Gurnards belong to a group of fish known collectively as Triglidae (sea robins). Grey gurnard occurs in the eastern Atlantic from Iceland, Norway, southern Baltic, and North Sea to southern Morocco, and Madeira Islands. It is also found in the Mediterranean and Black Seas. In the North Sea and in Skagerrak/Kattegat, grey gurnard is an abundant demersal species. They have a strong seasonal migration throughout the North Sea. It forms dense semi-pelagic aggregations in winter to the northwest of the Dogger Bank; in summer, grey gurnard are more widespread. The species is less abundant in the English Channel, the Celtic Sea, and in the Bay of Biscay. Although an offshore species, grey gurnard is occasionally found in shallow water. They spawn from April to August in deep water. The maximum life span rarely exceeds 6 years. They can attain a length of 45 cm, but are usually around 30 cm. Sexually mature at a length of about 18 cm and an age of 3 years (males) and about 24 cm and 4 years (females).Gurnards are able to grunt or growl by the use of muscles associated with the swim bladder, and this is believed to aid in keeping schools together.

Stock information

Criterion score: 0.5 info

Stock Area

North Sea, Eastern English Channel and Skagerrak and Kattegat

Stock information

This is a somewhat data-limited stock, with no reference points to indicate whether biomass is at a sustainable level. A sharp decline since 2017 indicates there could be concern for the biomass. Fishing pressure is currently below the proxy for maximum sustainable yield. Grey gurnard has a medium resilience to fishing pressure.

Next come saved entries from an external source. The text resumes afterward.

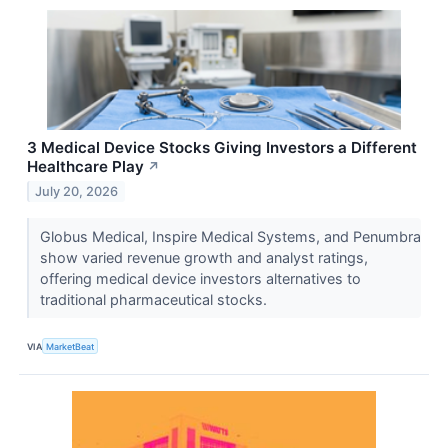
3 Medical Device Stocks Giving Investors a Different
Healthcare Play
↗
July 20, 2026
Globus Medical, Inspire Medical Systems, and Penumbra
show varied revenue growth and analyst ratings,
offering medical device investors alternatives to
traditional pharmaceutical stocks.
VIA
MarketBeat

The biomass index of grey gurnard increased from 1998 to peak in 2000, and has since fluctuated at a high level. However, in 2018 it dropped below the recent long term average to the lowest level since 1996, indicating there could be concern for the stock. ICES’s North Sea Working Group indicates that the 2019 biomass was only slightly higher. In 2015 and 2016 fishing pressure was just above the proxy for FMSY, which is the based on the mean length of the catch (22cm). Higher mean lengths indicate lower fishing pressure. In 2017 and 2018 it was below FMSY proxy, at around 24cm. There is more confidence in the 2017 figure than for the two previous years, therefore it seems likely that fishing pressure is at sustainable levels.

ICES was not requested to provide advice on fishing opportunities for this stock in 2019 and 2020.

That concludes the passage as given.